Beauty Comes Inside

I am so empty
Feel your absence in my chest
Where my tears gather
Yellow death rings in my rooms
With the taste of loneliness

A hundred cries will
Tear me at me but the sound is
Too loud to utter
Better to drink a cup of
Nothing and remain empty

I can see beauty
The setting sun and moonlight
Children and flowers
I may sit completely still
Until beauty comes inside

image created by me and ChatGPT

Written in response to the d’verse Poets Pub challenge

In literature, synesthesia is a figurative device where one sensory experience is described using terms from another — like hearing colors, tasting sounds, or feeling scents. It’s a way to blur the boundaries between senses, creating vivid, unexpected imagery that resonates emotionally and sensorially.
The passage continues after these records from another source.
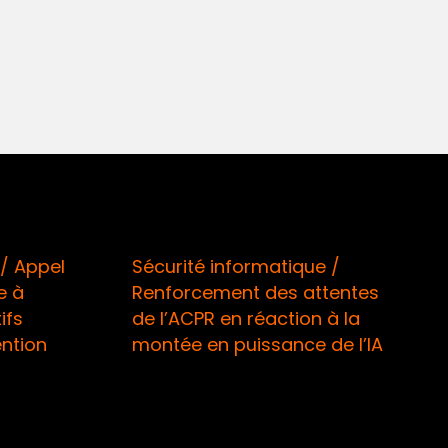
 Appel
Sécurité informatique /
à
Renforcement des attentes
s
de l’ACPR en réaction à la
tion
montée en puissance de l’IA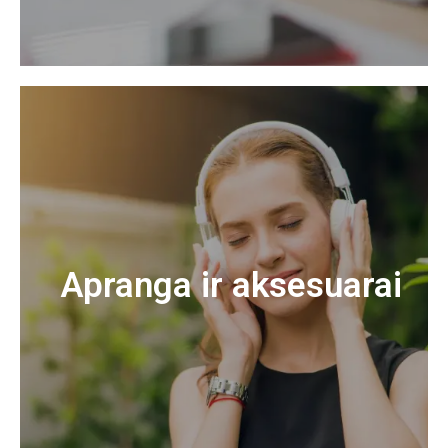
Apranga ir aksesuarai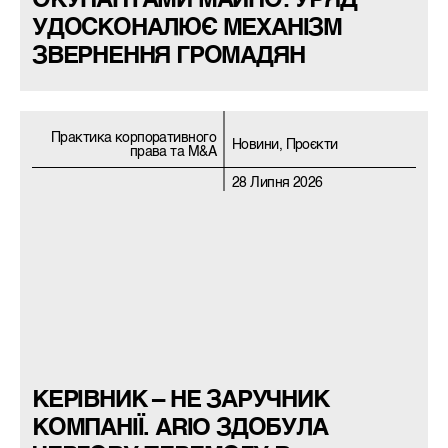
ОКУПАНТАМИ МАЙНО: УРЯД
УДОСКОНАЛЮЄ МЕХАНІЗМ
ЗВЕРНЕННЯ ГРОМАДЯН
Практика корпоративного
Новини, Проєкти
права та M&A
28 Липня 2026
КЕРІВНИК – НЕ ЗАРУЧНИК
КОМПАНІЇ. ARIO ЗДОБУЛА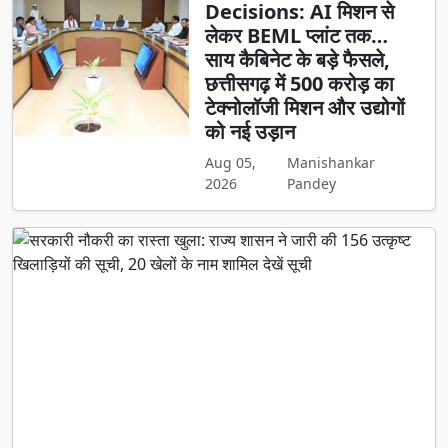
Decisions: AI मिशन से
लेकर BEML प्लांट तक…
साय कैबिनेट के बड़े फैसले,
छत्तीसगढ़ में 500 करोड़ का
टेक्नोलॉजी मिशन और उद्योगों
को नई उड़ान
Aug 05,
Manishankar
2026
Pandey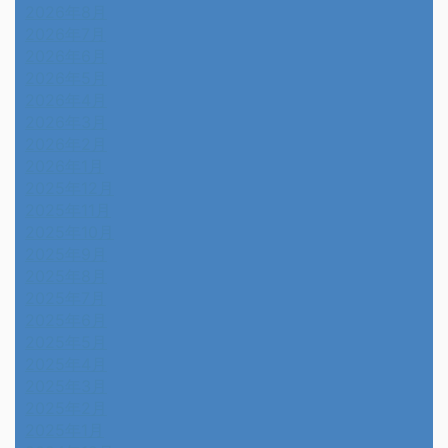
2026年8月
2026年7月
2026年6月
2026年5月
2026年4月
2026年3月
2026年2月
2026年1月
2025年12月
2025年11月
2025年10月
2025年9月
2025年8月
2025年7月
2025年6月
2025年5月
2025年4月
2025年3月
2025年2月
2025年1月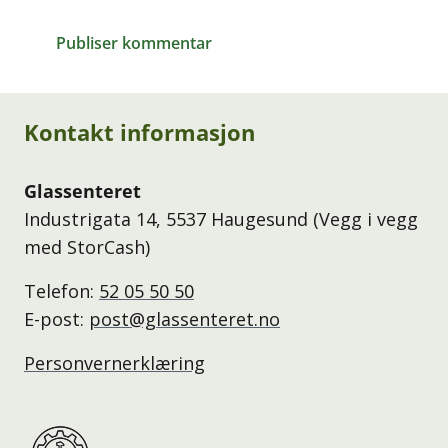
Publiser kommentar
Kontakt informasjon
Glassenteret
Industrigata 14, 5537 Haugesund (Vegg i vegg
med StorCash)
Telefon:
52 05 50 50
E-post:
post@glassenteret.no
Personvernerklæring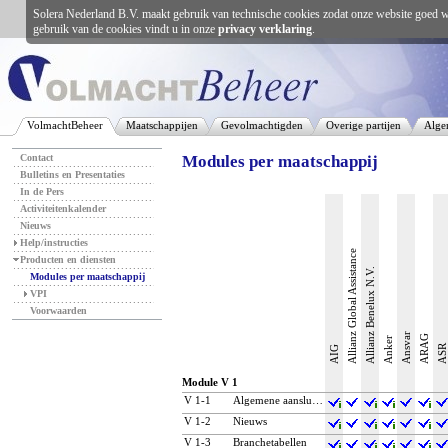
Solera Nederland B.V. maakt gebruik van technische cookies zodat onze website goed w
gebruik van de cookies vindt u in onze
privacy verklaring
.
VolmachtBeheer
Maatschappijen
Gevolmachtigden
Overige partijen
Alge
Contact
Modules per maatschappij
Bulletins en Presentaties
In de Pers
Activiteitenkalender
Nieuws
Help/instructies
Allianz Global Assistance
Producten en diensten
Allianz Benelux N.V.
Modules per maatschappij
VPI
Voorwaarden
Ansvar
ARAG
Anker
ASR
AIG
Module V 1
V 1‑1
Algemene aansluiting
V 1‑2
Nieuws
V 1‑3
Branchetabellen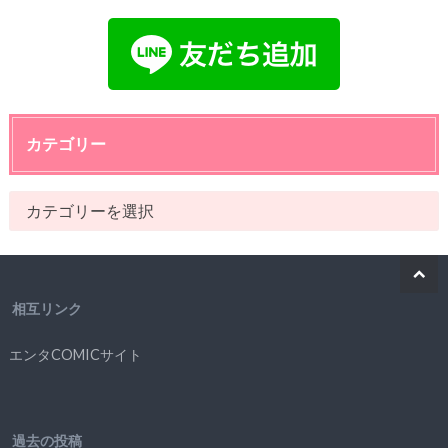
カテゴリー
相互リンク
エンタCOMICサイト
過去の投稿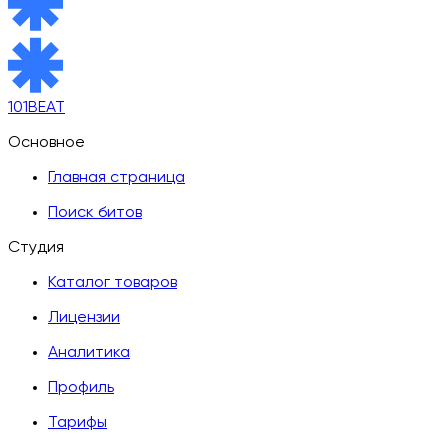
101BEAT
Основное
Главная страница
Поиск битов
Студия
Каталог товаров
Лицензии
Аналитика
Профиль
Тарифы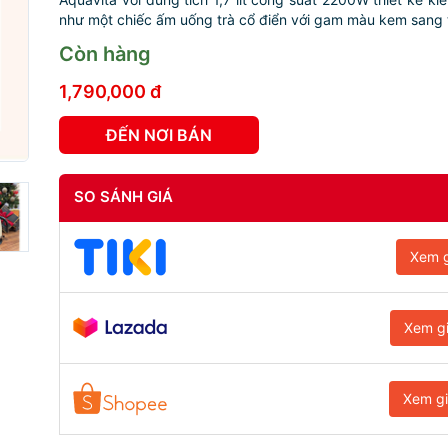
như một chiếc ấm uống trà cổ điển với gam màu kem sang t
Còn hàng
1,790,000 đ
ĐẾN NƠI BÁN
SO SÁNH GIÁ
Xem g
Xem g
Xem g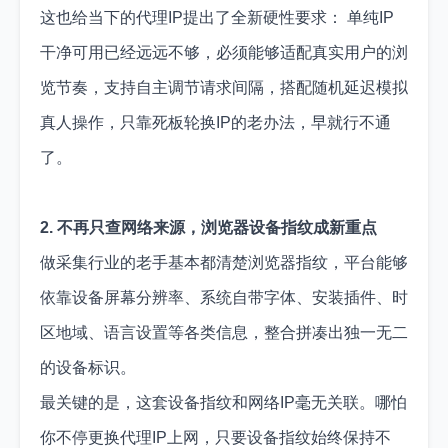
这也给当下的代理IP提出了全新硬性要求： 单纯IP
干净可用已经远远不够，必须能够适配真实用户的浏
览节奏，支持自主调节请求间隔，搭配随机延迟模拟
真人操作，只靠死板轮换IP的老办法，早就行不通
了。
2. 不再只查网络来源，浏览器设备指纹成新重点
做采集行业的老手基本都清楚浏览器指纹，平台能够
依靠设备屏幕分辨率、系统自带字体、安装插件、时
区地域、语言设置等各类信息，整合拼凑出独一无二
的设备标识。
最关键的是，这套设备指纹和网络IP毫无关联。哪怕
你不停更换代理IP上网，只要设备指纹始终保持不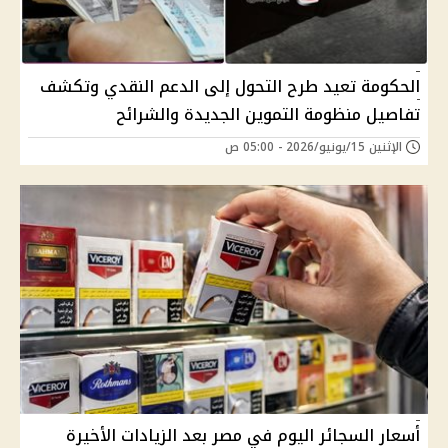
الحكومة تعيد طرح التحول إلى الدعم النقدي وتكشف
تفاصيل منظومة التموين الجديدة والشرائح
الإثنين 15/يونيو/2026 - 05:00 ص
أسعار السجائر اليوم في مصر بعد الزيادات الأخيرة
This technique draws inspiration from the neurological condition of the same name, where people involuntarily experience one sense through another (e.g., seeing music as colors). But in poetry, it’s a deliberate act of imagination — a way to deepen metaphor and stir the reader’s senses.

Writing challenge: Write a poem that explores a moment — real or imagined — through the lens of synesthesia. Choose a dominant emotion or memory and describe it by blending at least two senses in unexpected ways. Let your metaphors cross sensory wires: let grief shimmer in ultraviolet, taste the thunder or hear the color of longing.